[Saved data entries]
════════

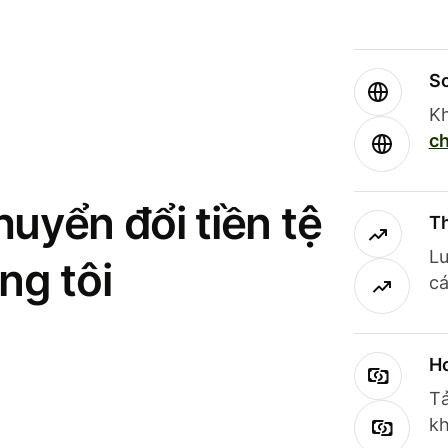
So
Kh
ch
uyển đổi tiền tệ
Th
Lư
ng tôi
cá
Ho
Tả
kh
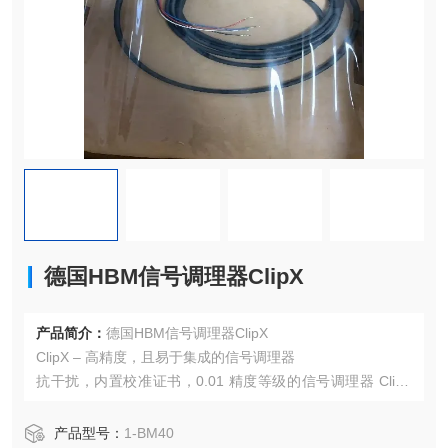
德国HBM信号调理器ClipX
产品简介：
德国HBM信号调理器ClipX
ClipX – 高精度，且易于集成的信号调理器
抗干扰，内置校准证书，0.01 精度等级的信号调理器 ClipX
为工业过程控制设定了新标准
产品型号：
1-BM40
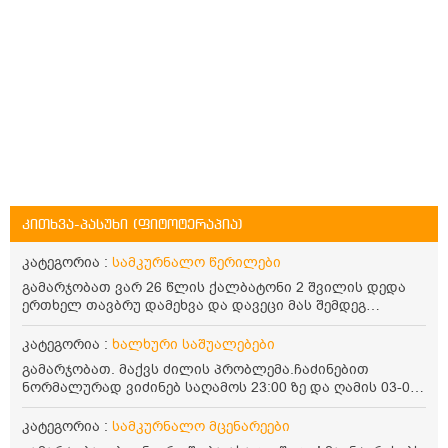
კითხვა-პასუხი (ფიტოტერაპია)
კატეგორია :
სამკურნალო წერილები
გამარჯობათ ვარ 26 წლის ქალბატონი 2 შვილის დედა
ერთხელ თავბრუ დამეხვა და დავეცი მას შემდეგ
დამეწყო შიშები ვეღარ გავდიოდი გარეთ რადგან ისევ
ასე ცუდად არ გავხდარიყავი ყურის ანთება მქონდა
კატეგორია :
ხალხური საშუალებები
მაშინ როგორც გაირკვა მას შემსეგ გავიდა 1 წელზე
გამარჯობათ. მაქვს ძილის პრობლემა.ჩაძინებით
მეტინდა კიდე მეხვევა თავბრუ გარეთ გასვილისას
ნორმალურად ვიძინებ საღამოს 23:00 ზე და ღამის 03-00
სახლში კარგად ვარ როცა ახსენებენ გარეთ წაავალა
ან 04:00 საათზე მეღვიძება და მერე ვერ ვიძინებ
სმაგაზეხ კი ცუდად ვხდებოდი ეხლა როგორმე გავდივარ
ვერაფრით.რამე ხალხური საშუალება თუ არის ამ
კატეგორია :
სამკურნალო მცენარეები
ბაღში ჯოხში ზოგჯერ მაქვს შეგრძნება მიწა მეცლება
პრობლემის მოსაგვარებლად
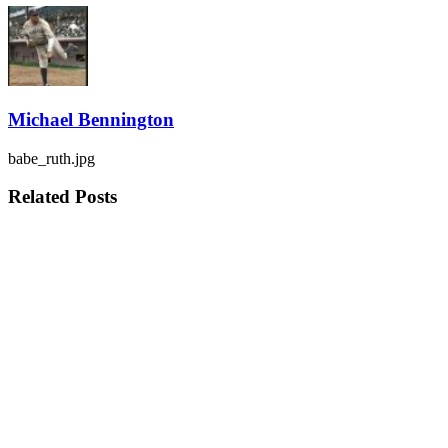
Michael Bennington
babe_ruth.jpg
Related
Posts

════════

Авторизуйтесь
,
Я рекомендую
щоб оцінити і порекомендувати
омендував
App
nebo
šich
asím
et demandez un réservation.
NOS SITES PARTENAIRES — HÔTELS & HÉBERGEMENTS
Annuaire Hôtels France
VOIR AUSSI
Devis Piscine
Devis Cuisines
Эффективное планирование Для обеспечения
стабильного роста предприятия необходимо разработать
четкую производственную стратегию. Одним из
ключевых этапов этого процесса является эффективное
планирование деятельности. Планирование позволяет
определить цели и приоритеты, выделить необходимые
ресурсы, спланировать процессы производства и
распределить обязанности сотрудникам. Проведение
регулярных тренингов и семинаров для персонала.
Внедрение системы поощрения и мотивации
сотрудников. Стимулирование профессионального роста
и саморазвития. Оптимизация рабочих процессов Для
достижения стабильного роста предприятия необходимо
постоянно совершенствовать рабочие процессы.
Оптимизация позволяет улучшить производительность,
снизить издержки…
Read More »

════════

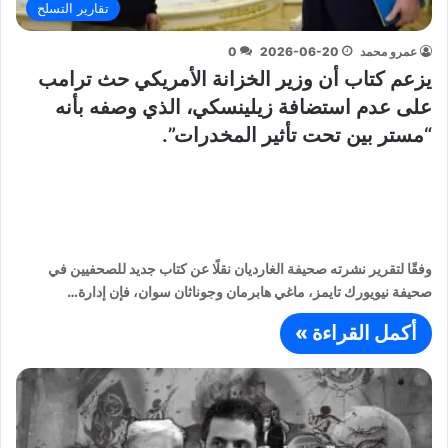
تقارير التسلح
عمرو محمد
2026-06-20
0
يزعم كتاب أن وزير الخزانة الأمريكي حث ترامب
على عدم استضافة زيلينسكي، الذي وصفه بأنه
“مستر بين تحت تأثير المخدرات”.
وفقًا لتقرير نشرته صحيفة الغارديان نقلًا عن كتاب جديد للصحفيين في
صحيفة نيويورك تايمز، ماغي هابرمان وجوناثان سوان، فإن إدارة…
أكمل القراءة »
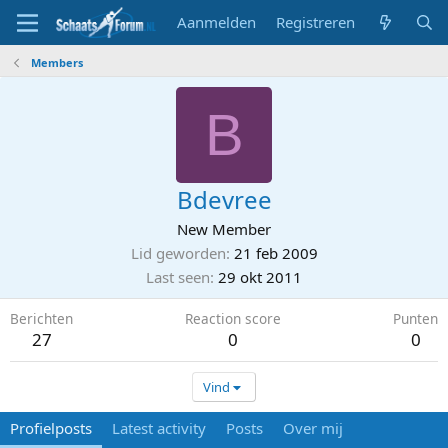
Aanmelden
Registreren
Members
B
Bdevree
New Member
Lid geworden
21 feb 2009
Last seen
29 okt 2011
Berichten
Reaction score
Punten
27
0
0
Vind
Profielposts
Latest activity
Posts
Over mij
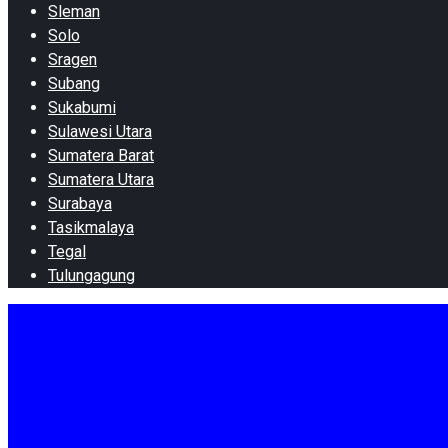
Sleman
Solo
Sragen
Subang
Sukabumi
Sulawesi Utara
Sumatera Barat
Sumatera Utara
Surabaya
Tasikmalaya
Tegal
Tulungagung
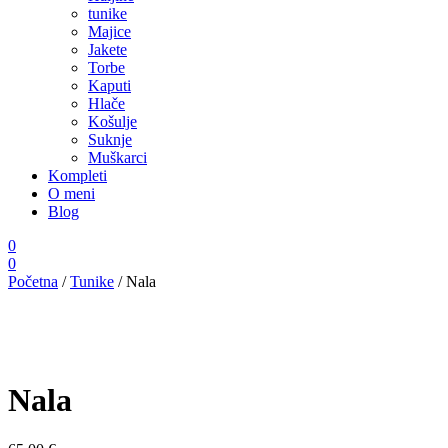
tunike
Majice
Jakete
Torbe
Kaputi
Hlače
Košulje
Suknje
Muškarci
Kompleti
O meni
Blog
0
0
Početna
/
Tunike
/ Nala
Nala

════════

**Your assignment:** Would you copy every line of the entries in which "процессы" appears?

**Answer area:**
ресурсы, спланировать процессы производства и
постоянно совершенствовать рабочие процессы.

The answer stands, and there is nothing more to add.